Records from a data collection:

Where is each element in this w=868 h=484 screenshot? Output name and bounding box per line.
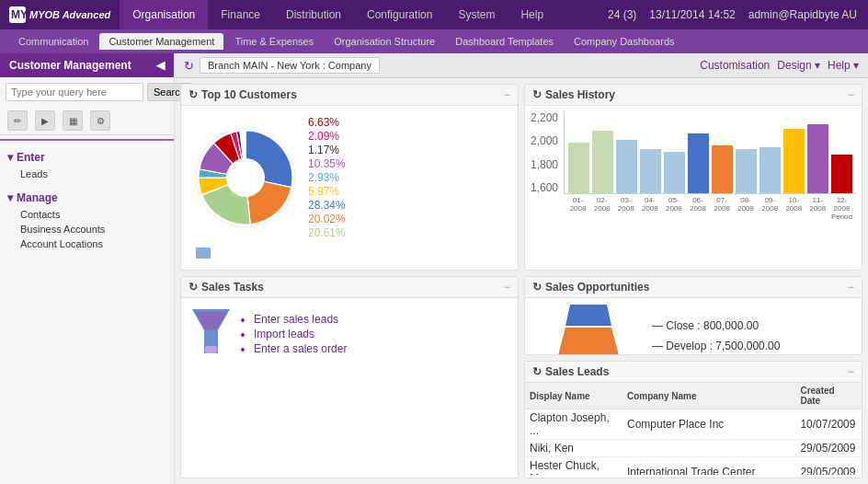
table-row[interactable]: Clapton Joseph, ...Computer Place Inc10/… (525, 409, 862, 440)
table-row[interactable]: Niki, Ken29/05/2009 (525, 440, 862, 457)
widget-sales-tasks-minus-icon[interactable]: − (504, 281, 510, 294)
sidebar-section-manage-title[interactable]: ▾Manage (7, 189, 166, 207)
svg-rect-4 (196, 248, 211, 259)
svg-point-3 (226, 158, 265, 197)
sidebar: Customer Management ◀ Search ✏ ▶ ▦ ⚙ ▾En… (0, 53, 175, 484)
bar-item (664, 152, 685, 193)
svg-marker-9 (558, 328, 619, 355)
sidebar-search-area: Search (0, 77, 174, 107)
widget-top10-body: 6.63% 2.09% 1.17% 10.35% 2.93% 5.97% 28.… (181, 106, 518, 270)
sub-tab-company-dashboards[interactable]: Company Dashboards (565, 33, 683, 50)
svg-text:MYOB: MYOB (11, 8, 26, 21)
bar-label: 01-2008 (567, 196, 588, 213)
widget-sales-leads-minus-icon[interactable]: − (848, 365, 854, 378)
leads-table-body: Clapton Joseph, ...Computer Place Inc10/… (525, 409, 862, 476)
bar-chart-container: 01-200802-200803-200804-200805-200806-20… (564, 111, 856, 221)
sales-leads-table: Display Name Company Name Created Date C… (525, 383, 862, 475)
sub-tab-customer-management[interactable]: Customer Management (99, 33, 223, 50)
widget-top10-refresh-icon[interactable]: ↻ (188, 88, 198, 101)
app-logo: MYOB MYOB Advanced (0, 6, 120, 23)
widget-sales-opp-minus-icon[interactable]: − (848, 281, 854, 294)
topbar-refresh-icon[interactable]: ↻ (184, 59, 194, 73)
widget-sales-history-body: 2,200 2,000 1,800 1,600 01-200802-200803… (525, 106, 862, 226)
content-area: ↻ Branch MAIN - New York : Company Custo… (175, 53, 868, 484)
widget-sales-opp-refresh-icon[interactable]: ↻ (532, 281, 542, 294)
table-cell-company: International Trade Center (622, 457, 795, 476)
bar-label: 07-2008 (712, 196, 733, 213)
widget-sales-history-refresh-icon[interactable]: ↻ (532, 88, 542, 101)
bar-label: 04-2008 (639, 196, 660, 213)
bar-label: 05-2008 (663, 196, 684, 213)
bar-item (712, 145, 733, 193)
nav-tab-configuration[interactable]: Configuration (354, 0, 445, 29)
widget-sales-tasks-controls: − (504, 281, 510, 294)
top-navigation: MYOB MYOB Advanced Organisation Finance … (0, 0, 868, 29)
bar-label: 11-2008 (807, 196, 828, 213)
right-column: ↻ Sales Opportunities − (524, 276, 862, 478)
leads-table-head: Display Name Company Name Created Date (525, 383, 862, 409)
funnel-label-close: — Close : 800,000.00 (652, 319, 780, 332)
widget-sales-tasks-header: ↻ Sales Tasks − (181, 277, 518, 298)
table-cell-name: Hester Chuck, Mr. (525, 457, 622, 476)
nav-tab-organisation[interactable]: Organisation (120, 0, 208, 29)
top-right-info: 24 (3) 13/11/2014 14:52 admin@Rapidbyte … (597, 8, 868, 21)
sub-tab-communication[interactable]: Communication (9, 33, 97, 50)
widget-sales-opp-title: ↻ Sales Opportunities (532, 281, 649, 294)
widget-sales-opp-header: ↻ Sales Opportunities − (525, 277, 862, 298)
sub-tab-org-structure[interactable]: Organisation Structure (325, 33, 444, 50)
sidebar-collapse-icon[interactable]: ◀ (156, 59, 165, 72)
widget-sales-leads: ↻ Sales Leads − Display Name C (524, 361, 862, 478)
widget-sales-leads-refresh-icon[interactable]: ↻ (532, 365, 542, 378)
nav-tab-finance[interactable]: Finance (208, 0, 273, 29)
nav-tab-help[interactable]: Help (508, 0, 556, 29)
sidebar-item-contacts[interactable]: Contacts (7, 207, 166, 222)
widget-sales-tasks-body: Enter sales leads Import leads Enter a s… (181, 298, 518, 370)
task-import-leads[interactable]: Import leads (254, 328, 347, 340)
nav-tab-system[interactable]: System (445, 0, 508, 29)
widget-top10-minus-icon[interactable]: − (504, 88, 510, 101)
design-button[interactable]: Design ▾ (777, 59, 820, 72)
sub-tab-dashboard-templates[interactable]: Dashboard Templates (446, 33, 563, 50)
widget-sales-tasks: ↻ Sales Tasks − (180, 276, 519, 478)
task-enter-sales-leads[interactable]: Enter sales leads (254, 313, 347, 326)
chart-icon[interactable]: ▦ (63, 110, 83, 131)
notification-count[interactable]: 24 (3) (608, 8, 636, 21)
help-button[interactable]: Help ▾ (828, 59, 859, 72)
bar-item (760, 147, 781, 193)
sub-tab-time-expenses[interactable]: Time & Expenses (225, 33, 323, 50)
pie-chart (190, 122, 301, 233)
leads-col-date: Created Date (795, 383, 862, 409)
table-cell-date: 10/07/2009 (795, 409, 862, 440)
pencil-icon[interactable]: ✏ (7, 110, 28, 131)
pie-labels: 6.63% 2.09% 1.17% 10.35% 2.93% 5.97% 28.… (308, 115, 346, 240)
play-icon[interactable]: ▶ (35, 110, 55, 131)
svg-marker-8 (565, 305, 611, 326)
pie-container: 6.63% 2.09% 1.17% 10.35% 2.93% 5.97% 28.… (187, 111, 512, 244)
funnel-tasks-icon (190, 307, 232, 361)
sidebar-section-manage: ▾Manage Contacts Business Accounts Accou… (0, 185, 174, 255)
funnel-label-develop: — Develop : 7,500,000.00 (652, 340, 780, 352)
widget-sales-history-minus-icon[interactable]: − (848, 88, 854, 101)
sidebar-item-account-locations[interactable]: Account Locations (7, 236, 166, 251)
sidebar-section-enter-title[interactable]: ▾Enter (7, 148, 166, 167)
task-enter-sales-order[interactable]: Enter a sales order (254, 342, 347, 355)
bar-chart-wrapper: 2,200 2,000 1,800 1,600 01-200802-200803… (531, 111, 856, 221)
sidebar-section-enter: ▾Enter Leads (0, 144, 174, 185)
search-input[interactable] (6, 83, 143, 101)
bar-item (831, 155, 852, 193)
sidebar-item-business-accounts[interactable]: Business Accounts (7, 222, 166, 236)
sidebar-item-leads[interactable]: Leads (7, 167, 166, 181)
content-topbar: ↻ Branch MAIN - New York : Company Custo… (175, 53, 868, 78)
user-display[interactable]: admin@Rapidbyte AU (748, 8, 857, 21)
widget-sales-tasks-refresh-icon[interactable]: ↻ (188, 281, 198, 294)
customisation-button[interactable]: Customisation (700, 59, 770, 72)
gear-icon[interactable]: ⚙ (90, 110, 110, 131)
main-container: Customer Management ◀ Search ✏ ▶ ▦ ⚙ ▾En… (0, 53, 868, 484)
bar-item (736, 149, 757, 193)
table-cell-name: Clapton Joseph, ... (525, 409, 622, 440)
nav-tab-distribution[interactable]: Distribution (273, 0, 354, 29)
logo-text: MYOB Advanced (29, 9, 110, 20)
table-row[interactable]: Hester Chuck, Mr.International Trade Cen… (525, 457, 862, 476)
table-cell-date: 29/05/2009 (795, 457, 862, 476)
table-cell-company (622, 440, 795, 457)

REQUIRED WORK – Every line with "sidebar" in it should be copied from the entries above.

RESULT FOR THIS EXERCISE –
sidebar-section-manage-title[interactable]: ▾Manage (7, 189, 166, 207)
sidebar: Customer Management ◀ Search ✏ ▶ ▦ ⚙ ▾En… (0, 53, 175, 484)
sidebar-search-area: Search (0, 77, 174, 107)
sidebar-collapse-icon[interactable]: ◀ (156, 59, 165, 72)
sidebar-item-contacts[interactable]: Contacts (7, 207, 166, 222)
sidebar-section-manage: ▾Manage Contacts Business Accounts Accou… (0, 185, 174, 255)
sidebar-item-account-locations[interactable]: Account Locations (7, 236, 166, 251)
sidebar-section-enter-title[interactable]: ▾Enter (7, 148, 166, 167)
sidebar-section-enter: ▾Enter Leads (0, 144, 174, 185)
sidebar-item-business-accounts[interactable]: Business Accounts (7, 222, 166, 236)
sidebar-item-leads[interactable]: Leads (7, 167, 166, 181)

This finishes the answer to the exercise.